Delhi's GTB superintendent blames the long winded drug-procurement process for the shortfalls.
Clearly, healthcare management needs to get more efficient. Under the Centre's brand new National Health Assurance Mission, the Modi government has promised more than 50 free drugs, a dozen diagnostic tests and insurance cover to treat critical illnesses to India's 1.21-billion population. The first phase of the Rs 160,000-crore programme will roll out in April, but for it to work, healthcare delivery has to work on the ground.IN MUMBAI: OVERCROWDED, UNDERSTAFFED
An old woman lying on a stretcher, wearing an oxygen mask, sobs in the middle of the entrance podium at KEM Hospital, Mumbai. "Don't cry or you'll have a bigger heart attack," says a young doctor attending to her.
A few feet away, a shrivelled, motionless woman is being carried to an examination room.
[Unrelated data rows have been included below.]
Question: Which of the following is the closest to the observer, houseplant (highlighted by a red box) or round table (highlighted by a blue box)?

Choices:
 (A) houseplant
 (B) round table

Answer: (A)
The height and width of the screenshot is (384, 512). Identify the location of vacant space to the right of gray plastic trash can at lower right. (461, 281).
The corridors are narrow and crowded with patients and their families; it takes three tries before the two ward boys are able to manoeuvre her stretcher through the doorway.
With a monthly footfall of over 50,000 and around 6,600 in-patients, King Edward Memorial (KEM) is the busiest hospital in Mumbai, catering to the sick from across the state and beyond. With just 1,800 beds, it treated about 6 lakh people in 20013-14, according to NGO Praja Foundation's data.
The hospital, which boasts among the best surgeons and doctors in India, is unclean, bathrooms filthy, and the wards dingy and overcrowded. People wait their turn lying on stretchers in the corridors outside Emergency, and it's not unusual to see in-patients allotted thin mattresses on the floor or under beds in the general wards.
Getting admitted can take hours, as can being discharged. "It took me two hours to get my friend registered and admitted. He has a bladder infection, but what if he had been critical?" says Tukaram Bhise*, a farmer from Maharashtra's Dhule district.
"Due to overcrowding at KEM, there is a considerable gap between the demands and expectations of the patients and the available infrastructure," says hospital dean Dr S Parkar. "Crowd management is also a problem. Dealing with a large number of patients and three to five times more relatives is challenging."
"It is a telling statement on the state of public healthcare in India that KEM is still one of the better government-run hospitals. It has incubators, for instance; an incinerator for medical waste; and rarely runs out of essential drugs. There is uninterrupted power and water supply. These things cannot be said of a large number of civic and government-run hospitals in the country," said Milind Mhaske, project coordinator at NGO Praja, which works to promote good governance in Mumbai.